Ce magistrat a rendu compte des plaidoiries dans le délibéré de la Cour, composée de :
Mme Anne BEAUVOIS, présidente de chambre
M. François MELIN, conseiller
Mme Marie-Catherine GAFFINEL, conseillère
Greffier, lors des débats : Mme Emilie POMPON
ARRET :
— contradictoire
— par mise à disposition de l’arrêt au greffe de la Cour, les parties en ayant été préalablement avisées dans les conditions prévues au deuxième alinéa de l’article 450 du code de procédure civile.
— signé par Mme Anne BEAUVOIS, présidente de chambre et par Mme Mélanie PATE, greffière, présente lors de la mise à disposition.
Vu le jugement rendu le 3 juillet 2019 par le tribunal de grande instance de Paris qui a jugé que Mme X Y, née le […] à […], n’est pas de nationalité française, ordonné la mention prévue par l’article 28 du code civil et condamnée l’appelante aux dépens ;
Vu l’appel formé le 30 juillet 2019 par Mme X Y ;
Vu les conclusions notifiées le 18 février 2021 par Mme X Y qui demande à la cour d’infirmer le jugement, statuant à nouveau, de dire qu’elle est de nationalité française ;
Vu les conclusions notifiées le 25 février 2021 par le ministère public qui demande à la cour, à titre principal de déclarer l’appel formé par Mme X Y caduc, à titre subsidiaire de confirmer le jugement et d’ordonner la mention prévue par l’article 28 du code civil ;
MOTIFS
Il est justifié de l’accomplissement de la formalité prévue par l’article 1043 du code de procédure civile par la production du récépissé délivré le 29 janvier 2020 par le ministère de la Justice. La déclaration d’appel n’est donc pas caduque.

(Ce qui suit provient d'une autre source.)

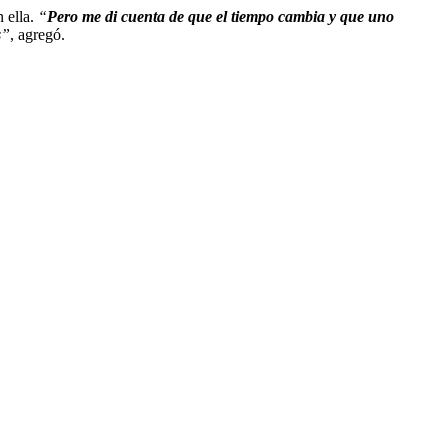
 ella.
“
Pero me di cuenta de que el tiempo cambia y que uno
s
”
, agregó.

En application de l’article 30 alinéa 1er du code civil, il appartient à celui qui revendique la nationalité française d’en rapporter la preuve, lorsqu’il n’est pas titulaire d’un certificat de nationalité française délivré à son nom conformément aux dispositions des articles 31 et suivants du code civil.

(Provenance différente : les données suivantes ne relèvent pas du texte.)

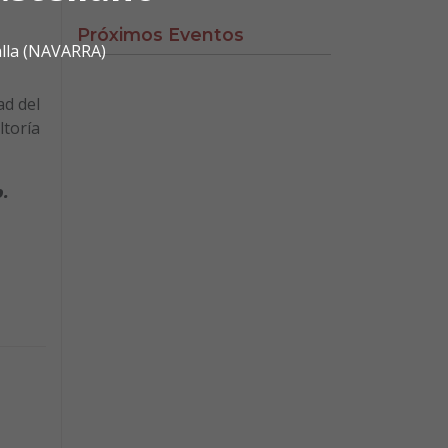
Próximos Eventos
alla (NAVARRA)
ad del
ltoría
o.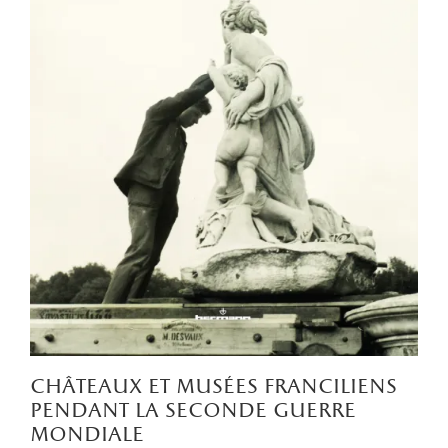
châteaux et musées franciliens
pendant la seconde guerre
mondiale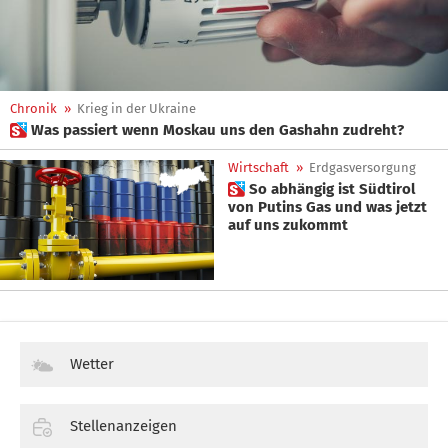
Chronik
»
Krieg in der Ukraine
 Was passiert wenn Moskau uns den Gashahn zudreht?
Wirtschaft
»
Erdgasversorgung
 So abhängig ist Südtirol
von Putins Gas und was jetzt
auf uns zukommt
Wetter
Stellenanzeigen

N’étant pas personnellement titulaire d’un certificat de nationalité française, il appartient à X Y de rapporter la preuve qu’elle réunit les conditions requises par la loi pour l’établissement de sa nationalité française.
Mme X Y née le […] à […] de Ouassini Ould Said Y, né en 1890 à […], née en 1916 à Marnia soutient qu’elle est française par application combinée de l’article 1er du décret du 8 novembre 1921 relatif à la nationalité française, dans la zone française de l’empire chérifien et de l’article 1er alinéa 3 de la loi du 20 décembre 1966. Elle soutient que l’article 1er du décret du 8 novembre 1921 lui est applicable dans la mesure où elle est née d’un père français.
Mais, aux termes de l’article 1er du décret du 8 novembre 1921, est français tout individu né dans la zone française de l’Empire Chérifien, de parents dont l’un, justiciable au titre étranger des tribunaux français du protectorat, est lui-même né dans cette zone, pourvu que sa filiation soit établie avant l’âge de 21 ans.
Comme l’a relevé à juste titre le tribunal, ce texte ne permet pas à Mme X Y de lui reconnaître la nationalité française, dès lors que ses parents ne sont pas nés dans cette zone. En outre contrairement à ce que soutient l’appelante en appel, le décret du 8 novembre 1921 est d’interprétation stricte et n’est applicable qu’aux personnes, qui ne sont ni françaises, ni marocaines, nées au Maroc au temps du protectorat, soit du 30 mars 1912 au 1er mars 1956, d’un parent étranger
lui-même né durant cette période au Maroc.
Ainsi, Mme X Y n’a pu acquérir la nationalité française avant l’indépendance sur le fondement de l’article 1er du décret du 8 novembre 1921, sans qu’il ne soit besoin d’examiner si son père était français.
Mme X Y qui en se référant à l’alinéa 3 de l’article 1er de la loi n°66-945 du 20 décembre 1966 se revendique de statut civil de droit local échoue par ailleurs à démontrer qu’elle a conservé de plein droit la nationalité française faute d’établir qu’elle ne s’est pas vue conférée une autre nationalité postérieurement au 3 juillet 1962.
Mme X Y ne revendiquant la nationalité à aucun autre titre, son extranéité est constatée. Le jugement est confirmé.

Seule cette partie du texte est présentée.